RE: [PATCH] mpt3sas: Fix calltrace observed while running IO & host reset

Chaitra Basappa <chaitra.basappa@xxxxxxxxxxxx> · Thu, 14 Jun 2018 15:56:43 +0530

Bart,
 Please see my replies inline.

Thanks,
 Chaitra

-----Original Message-----
From: Bart Van Assche [mailto:Bart.VanAssche@xxxxxxx]
Sent: Wednesday, June 13, 2018 9:22 PM
To: chaitra.basappa@xxxxxxxxxxxx; linux-scsi@xxxxxxxxxxxxxxx
Cc: sathya.prakash@xxxxxxxxxxxx; suganath-prabu.subramani@xxxxxxxxxxxx;
sreekanth.reddy@xxxxxxxxxxxx
Subject: Re: [PATCH] mpt3sas: Fix calltrace observed while running IO & host
reset

On Wed, 2018-06-13 at 15:46 +0530, Chaitra Basappa wrote:
>  When host reset is issued from application, through ioctl reset handler
> _ctl_do_reset() -> mpt3sas_base_hard_reset_handler() sets
> “ioc->shost_recovery” flag.
> If “ioc->shost_recovery” flag is set then driver will return all the
> incoming SCSI cmds with “SCSI_MLQUEUE_HOST_BUSY” in the scsih_qcmd(). And
> hence no new request gets processed by the driver until the reset
> completes,
> which guarantees that the smid won't change.

Hello Chaitra,

The patch at the start of this e-mail thread checks whether st->smid is
zero.
That check could only be useful if there would be code in the mpt3sas driver
that clears that field upon command completion. However, I haven't found any
such code in the mpt3sas driver.

[Chaitra]
Before starting the host reset operation, driver will set
"ioc->shost_recovery" flag to one, so during host reset time if driver
receives any IO commands then below check in scsih_qcmd() returns these scsi
commands with host busy status and hence these commands are not issued to
the HBA FW. So these scsi commands will not be outstanding at the driver
level, hence smid for these scsi commands will be zero and no need to flush
out these commands during host reset time.

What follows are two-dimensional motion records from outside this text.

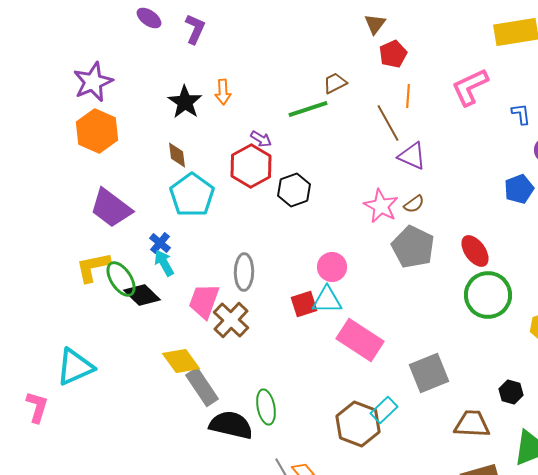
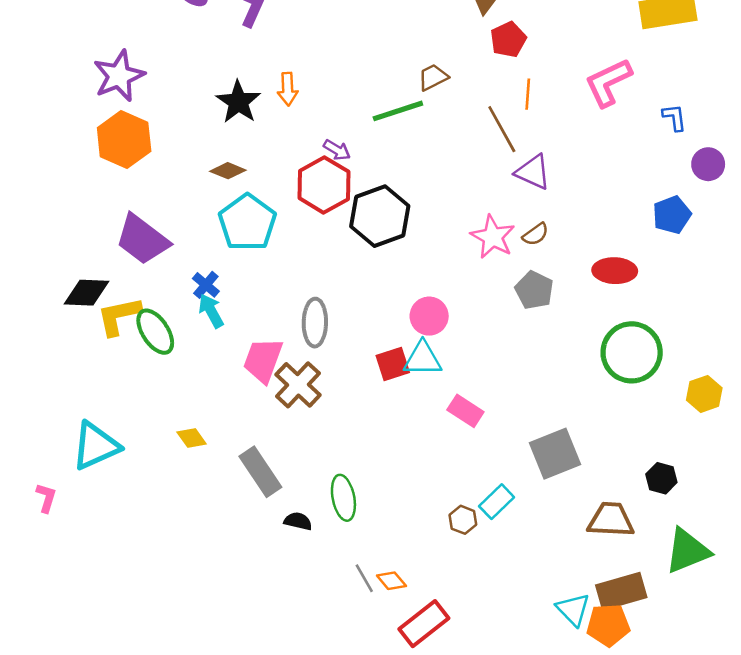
brown diamond: (177, 155) -> (228, 171), turned -60
black hexagon: (294, 190) -> (380, 216), size x1.4
gray pentagon: (413, 247) -> (534, 290), size x0.7
red ellipse: (475, 251) -> (615, 271), moved, turned -52
black diamond: (142, 295) -> (86, 293), moved, turned -42
pink rectangle: (360, 340) -> (465, 411), size x0.6
yellow diamond: (181, 361) -> (192, 438), moved, size x0.6
pink L-shape: (37, 407) -> (46, 498), size x0.7
brown hexagon: (358, 424) -> (463, 520), size x0.5
black semicircle: (231, 425) -> (298, 521), size x0.5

        /* host recovery or link resets sent via IOCTLs */
        if (ioc->shost_recovery || ioc->ioc_link_reset_in_progress)
                return SCSI_MLQUEUE_HOST_BUSY;

As a part of host reset operation, driver will flush out all the scsi
commands which are outstanding at the driver level with "DID_RESET" result.

To determine whether scsi cmnds are outstanding at the driver level while
looping from 'tag' value zero to hba queue depth, driver will check for
below two fields from the scsiio_tracker

1. cb_idx == 0xFF : this means that scsi cmnd has completed from the driver,
so this command is not outstanding at the driver level. So this check itself
is enough to determine that scsi cmnd is completed            from the
driver and no need reset smid to zero.
But any way it is better to reset the smid field also to zero along with
cb_idx setting to 0xff. And hence we will re-post this patch with setting of
smid field in scsiio_tracker to zero upon completion of the scsi cmnd by the
driver.

2. smid == 0 (zero): this means that scsi cmnd has not issued to the HBA
firmware, so this command is not outstanding at the driver level. (current
driver was not checking this case and hence we are observing this issue. In
this patch we have added this check to fix this issue)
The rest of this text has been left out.